Samsung Vice Chair Avoids Arrest In Connection With South Korean Bribery Case

Image courtesy of Adam Fagen

Days after a South Korean special prosecutor investigating a bribery scandal involving the country’s President sought the arrest of Samsung’s vice chairman, a court denied the request, citing a lack of evidence. 

Reuters reports that a South Korean judge on Thursday denied a request to arrest Jay Y. Lee, who was accused of paying $36.4 million in bribes to secure a merger of two affiliates, as well as perjury and embezzlement.

The judge in the case ruled that Lee’s arrest was not necessary at this point.

“After reviewing the contents and the process of the investigation so far … it is difficult to acknowledge the necessity and substantiality of an arrest at the current stage,” the judge said, as reported by Reuters.

Despite, the court decision, a spokesperson for the special prosecutor’s office said it would continue to pursue the case, but was unclear if it would seek another arrest warrant request for Lee.

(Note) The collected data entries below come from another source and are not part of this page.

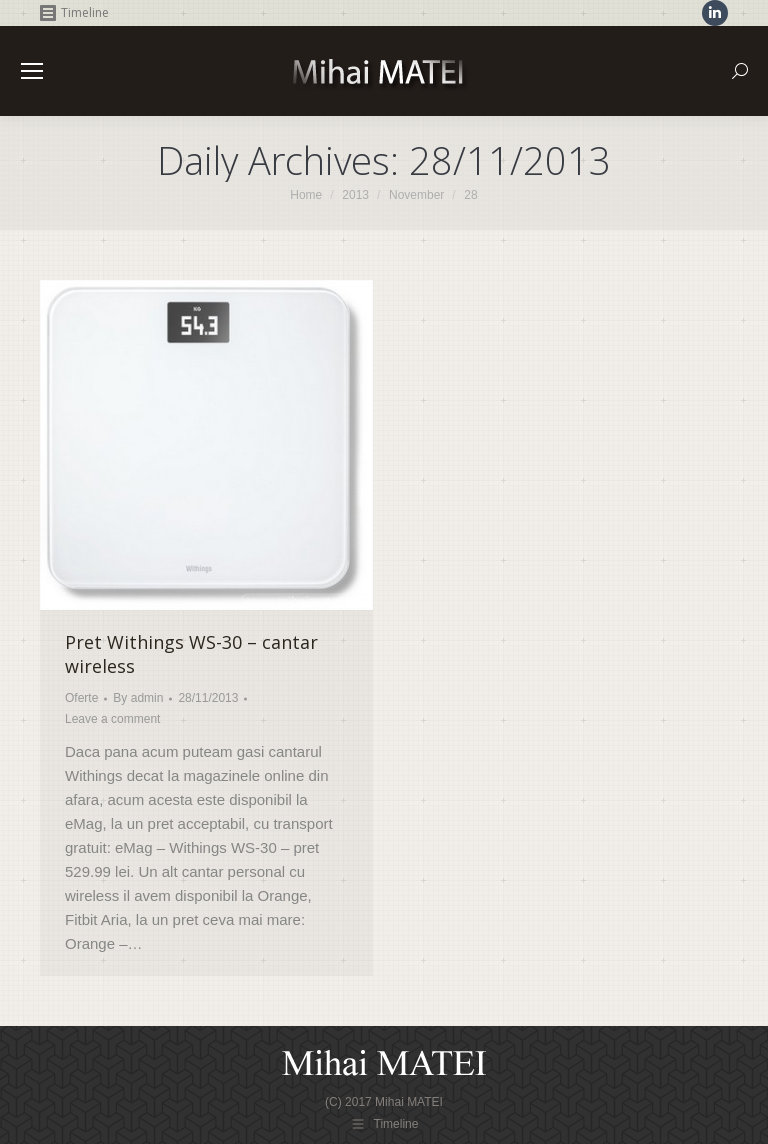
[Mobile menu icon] (32, 71)
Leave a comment (112, 719)
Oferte (81, 698)
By (138, 698)
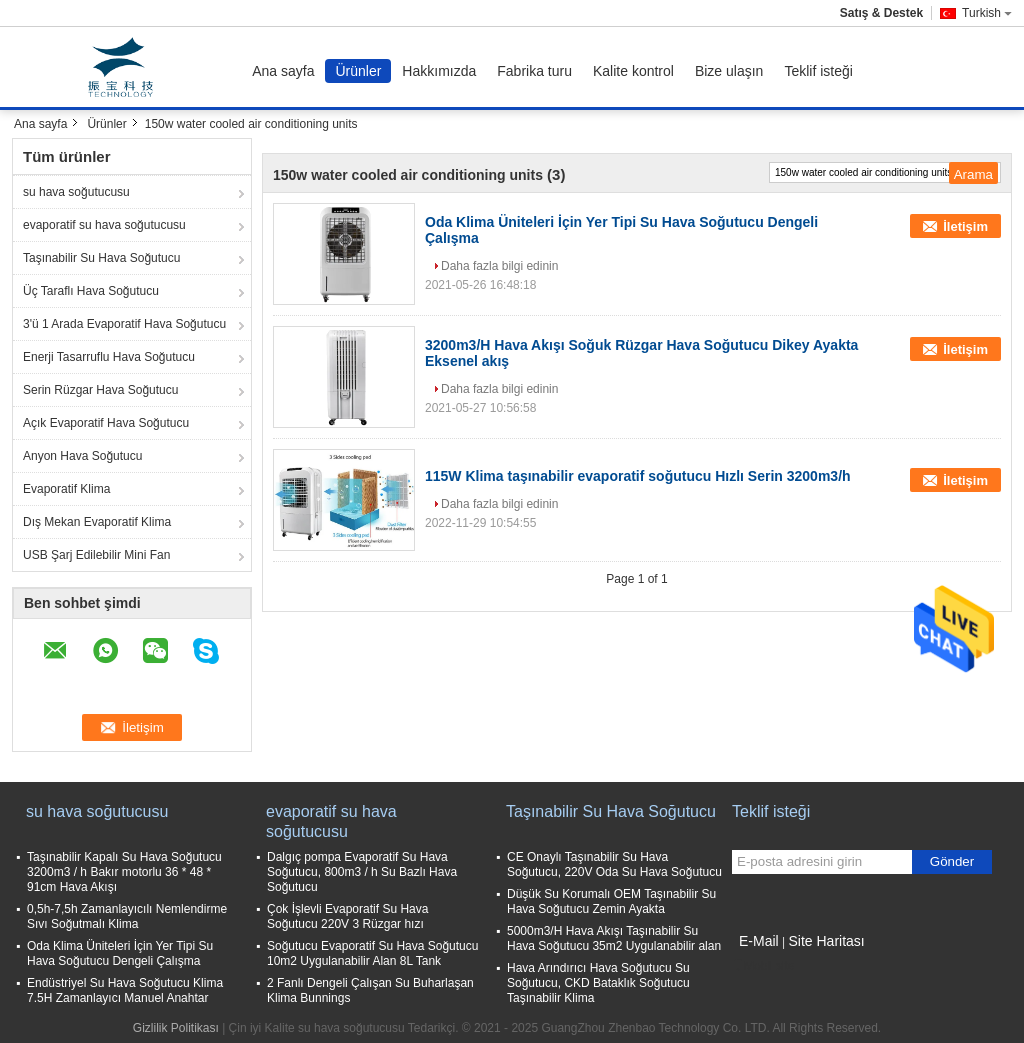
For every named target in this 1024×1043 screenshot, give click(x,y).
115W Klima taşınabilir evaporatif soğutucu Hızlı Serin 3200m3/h (638, 476)
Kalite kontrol (633, 71)
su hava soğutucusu (76, 192)
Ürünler (358, 71)
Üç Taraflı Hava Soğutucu (91, 291)
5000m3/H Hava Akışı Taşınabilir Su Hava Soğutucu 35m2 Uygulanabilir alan (614, 938)
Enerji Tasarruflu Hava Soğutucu (109, 357)
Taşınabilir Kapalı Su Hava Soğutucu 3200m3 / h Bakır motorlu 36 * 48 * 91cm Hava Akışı (124, 872)
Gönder (952, 861)
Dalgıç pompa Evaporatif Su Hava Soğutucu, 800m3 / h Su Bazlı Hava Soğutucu (362, 872)
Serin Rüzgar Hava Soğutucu (100, 390)
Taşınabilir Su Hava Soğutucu (101, 258)
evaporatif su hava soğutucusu (104, 225)
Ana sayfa (283, 71)
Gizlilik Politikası (176, 1028)
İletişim (965, 226)
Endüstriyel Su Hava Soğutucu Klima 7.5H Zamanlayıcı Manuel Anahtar (125, 990)
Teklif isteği (818, 71)
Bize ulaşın (729, 71)
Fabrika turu (534, 71)
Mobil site (763, 966)
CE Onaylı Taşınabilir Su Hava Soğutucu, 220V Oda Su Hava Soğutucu (614, 864)
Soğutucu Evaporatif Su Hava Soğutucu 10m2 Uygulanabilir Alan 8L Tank (372, 953)
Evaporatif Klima (66, 489)
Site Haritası (826, 941)
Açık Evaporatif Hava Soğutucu (106, 423)
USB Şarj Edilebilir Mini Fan (96, 555)
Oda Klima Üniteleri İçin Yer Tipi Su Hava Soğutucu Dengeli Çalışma (120, 953)
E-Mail (759, 941)
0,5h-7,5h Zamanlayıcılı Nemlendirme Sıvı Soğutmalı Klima (127, 916)
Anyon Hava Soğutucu (82, 456)
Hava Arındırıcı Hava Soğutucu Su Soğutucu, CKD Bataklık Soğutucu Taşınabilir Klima (598, 983)
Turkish (987, 13)
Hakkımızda (439, 71)
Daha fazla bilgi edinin (499, 266)
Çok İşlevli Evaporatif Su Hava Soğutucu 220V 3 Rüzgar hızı (347, 916)
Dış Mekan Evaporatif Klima (97, 522)
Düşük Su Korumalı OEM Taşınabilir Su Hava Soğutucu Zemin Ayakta (611, 901)
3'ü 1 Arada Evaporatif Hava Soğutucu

Additionally, the office tells Reuters that it has also classified Samsung Group Vice Chairman Choi Gee-sung as a suspect on suspicion of bribery, while two other Samsung officials are now under investigation.

Samsung said in a statement that with the decision “the merits of this case can now be determined without the need for detention.”

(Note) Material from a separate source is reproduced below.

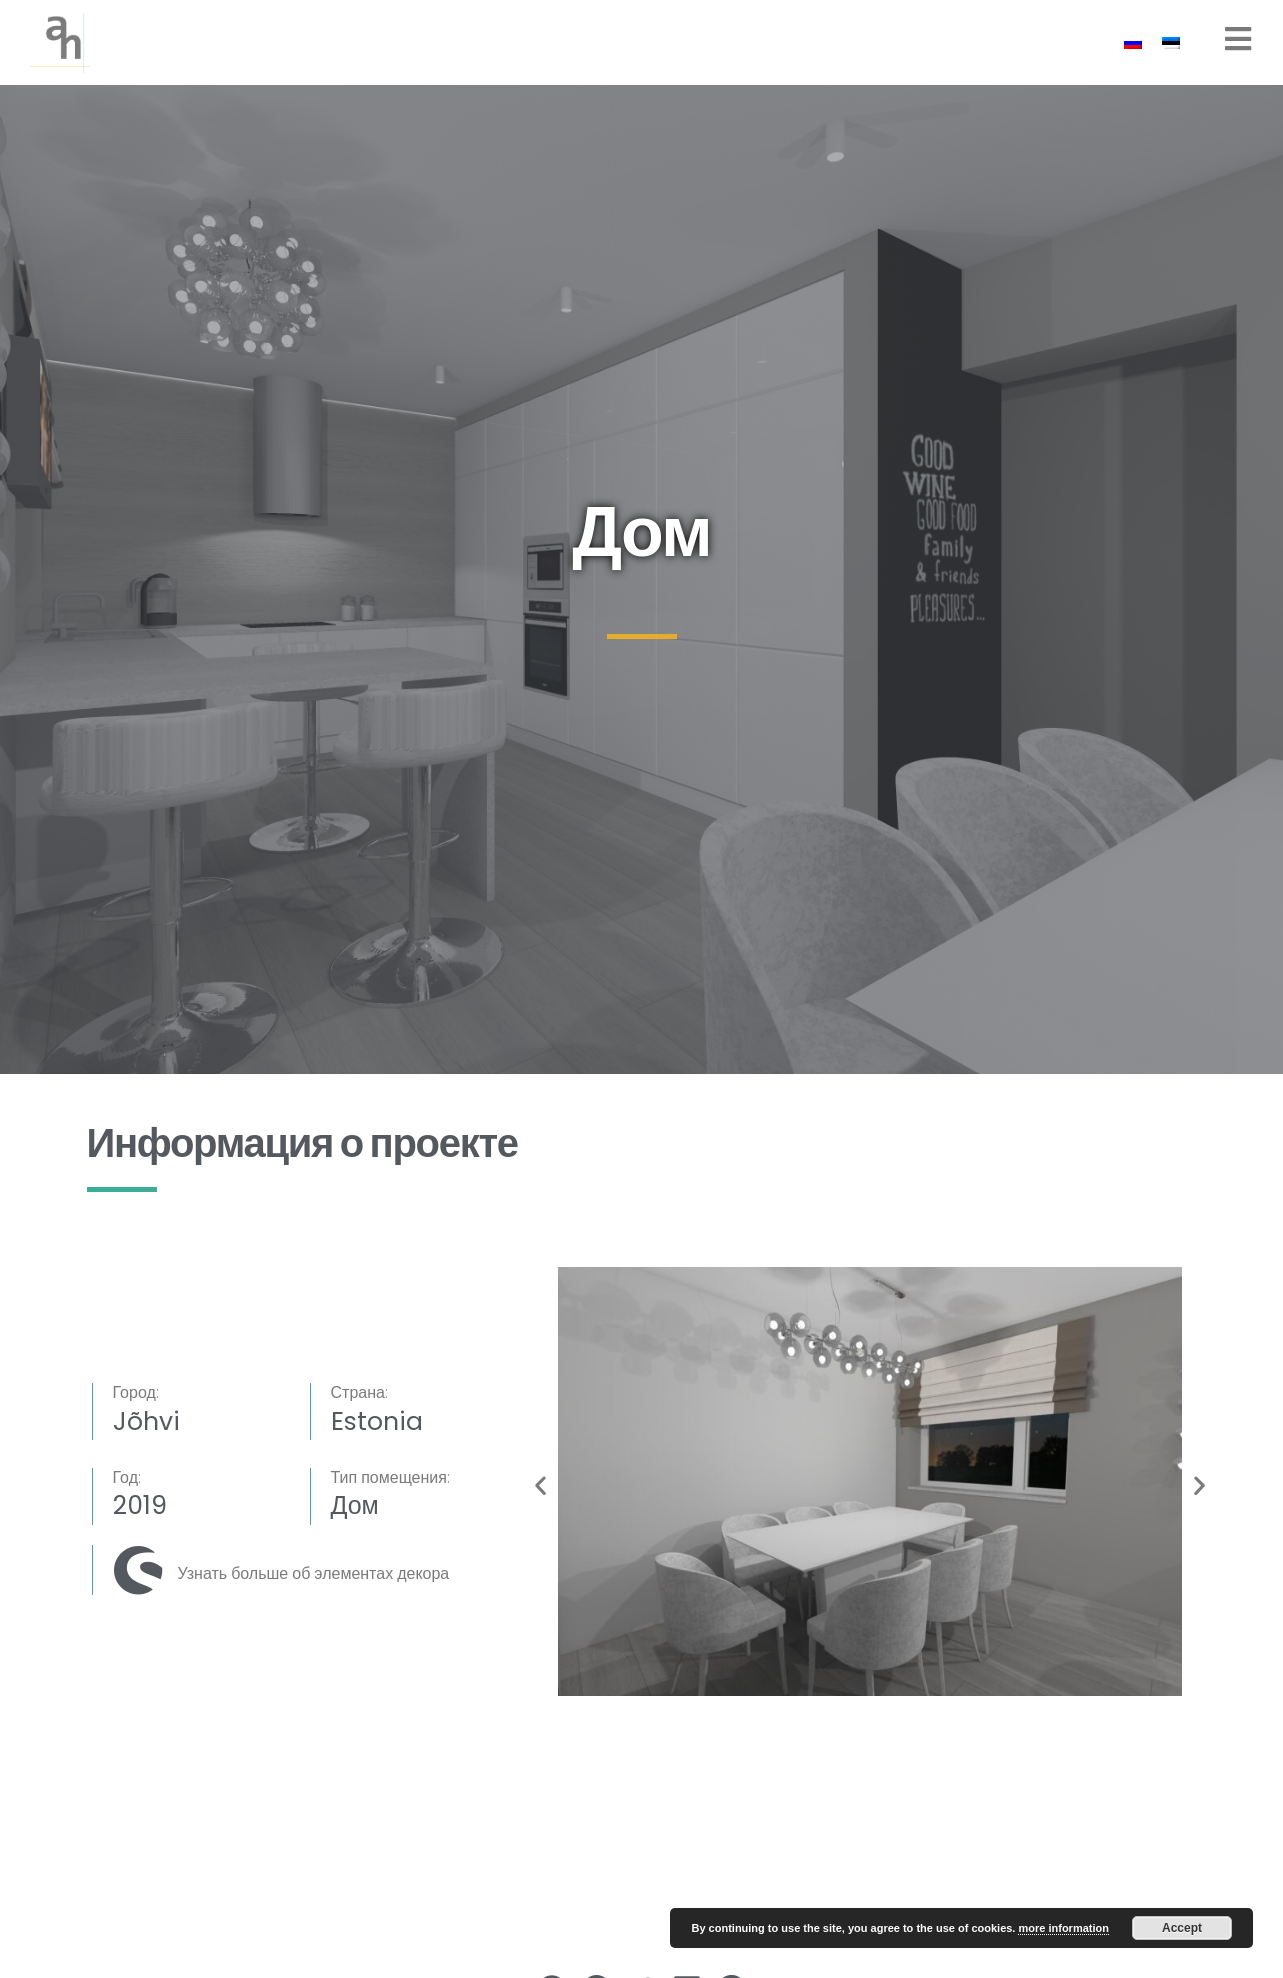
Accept (1182, 1928)
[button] (540, 1485)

Lee was first publicly tied to the case last week when he faced 22 hours of questioning related to his part in the corruption scandal involving South Korea President Park Geun-hye.

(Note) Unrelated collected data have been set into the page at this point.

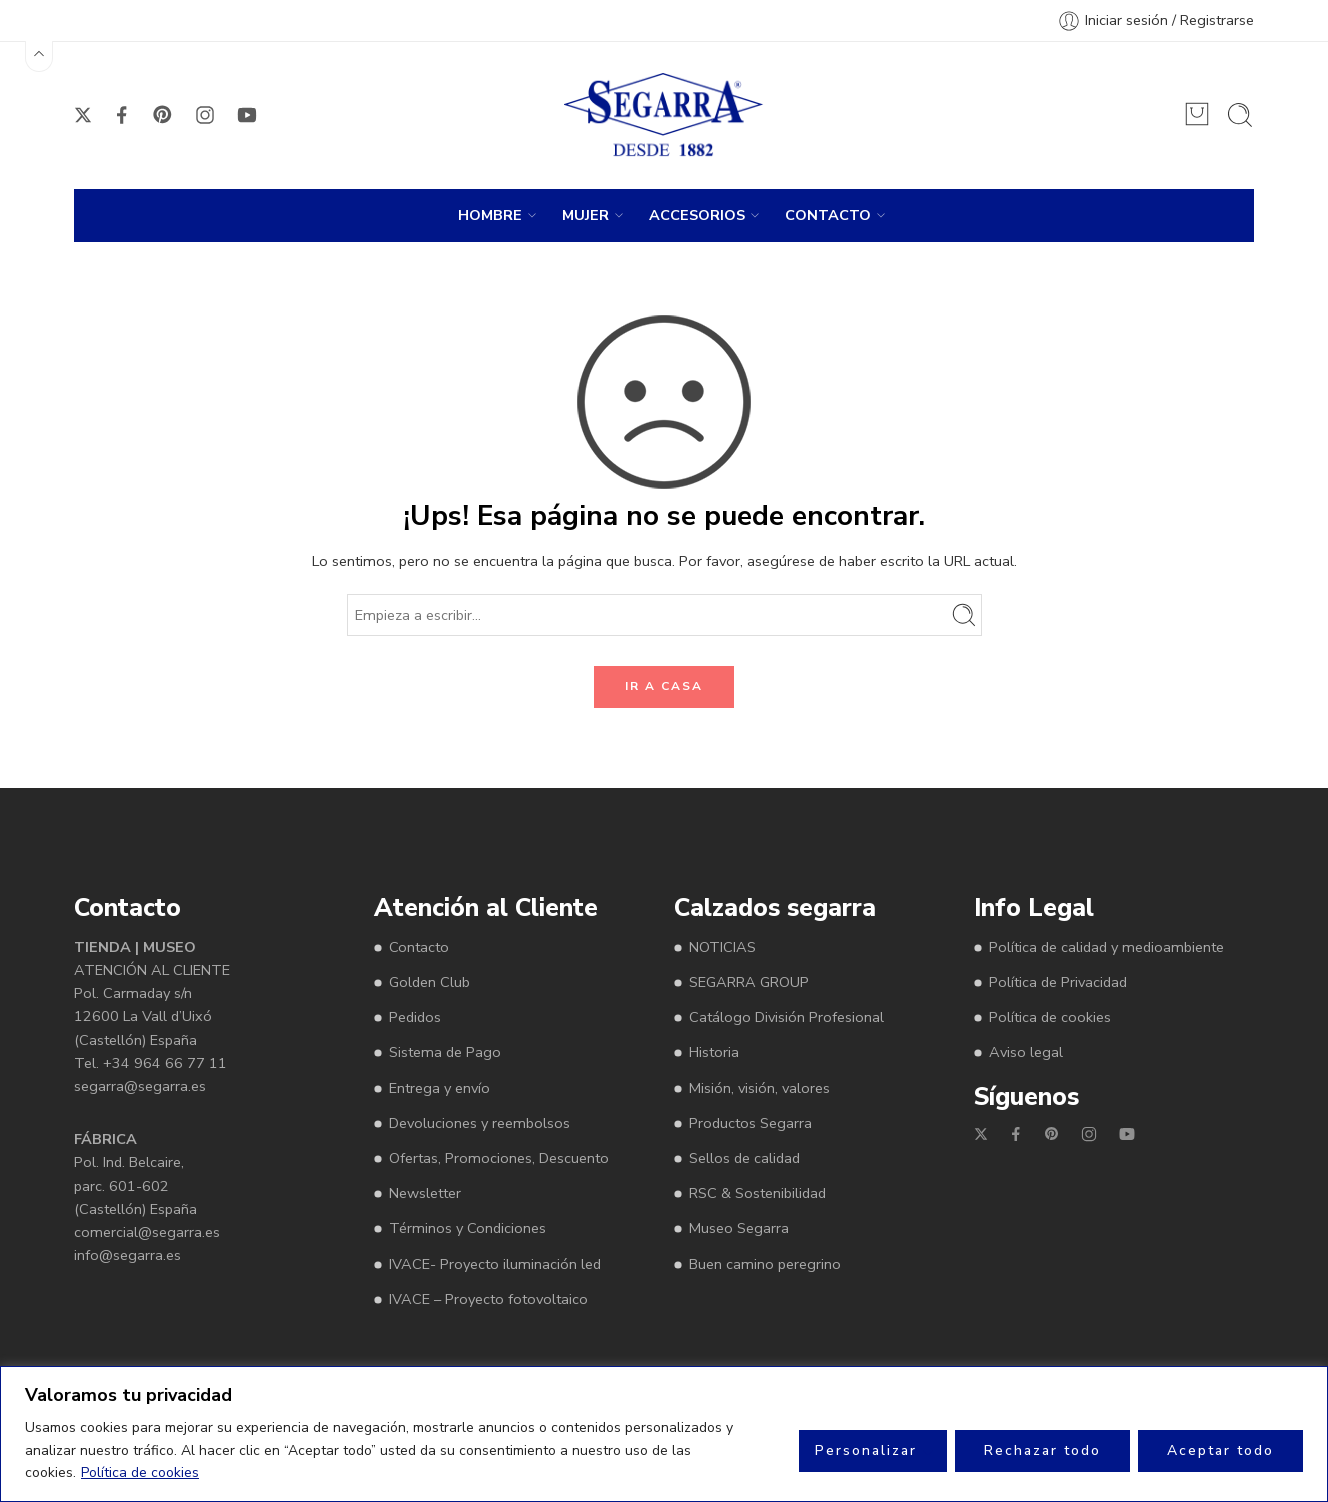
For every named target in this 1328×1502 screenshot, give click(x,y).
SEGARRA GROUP (749, 982)
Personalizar (866, 1450)
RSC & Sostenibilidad (757, 1193)
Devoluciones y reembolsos (479, 1123)
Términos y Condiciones (467, 1228)
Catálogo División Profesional (786, 1017)
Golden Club (429, 982)
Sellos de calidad (744, 1158)
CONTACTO (828, 215)
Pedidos (415, 1017)
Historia (714, 1052)
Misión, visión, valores (759, 1088)
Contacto (419, 947)
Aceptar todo (1220, 1450)
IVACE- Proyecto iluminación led (495, 1264)
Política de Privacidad (1058, 982)
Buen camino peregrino (765, 1264)
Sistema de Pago (445, 1052)
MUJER (585, 215)
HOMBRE (490, 215)
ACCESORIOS (697, 215)
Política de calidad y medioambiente (1106, 947)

The case involves whether or not millions of dollars in payments from Samsung to businesses and foundations run by an associate of the President’s — Choi Soon-sil — constituted a bribe, and if Lee had any personal dealings with the contributions.

The prosecutor’s office alleges that Samsung’s contributions — including $17 million in donations to Choi’s foundation and millions of dollars worth of contracts to companies she ran or was involved with — were made in exchange for a decision by the National Pension Services to support a merger of two of the electronic company’s affiliates.

The merger was personally reportedly beneficial to Lee, as it eventually led him to take over control of Samsung from his father.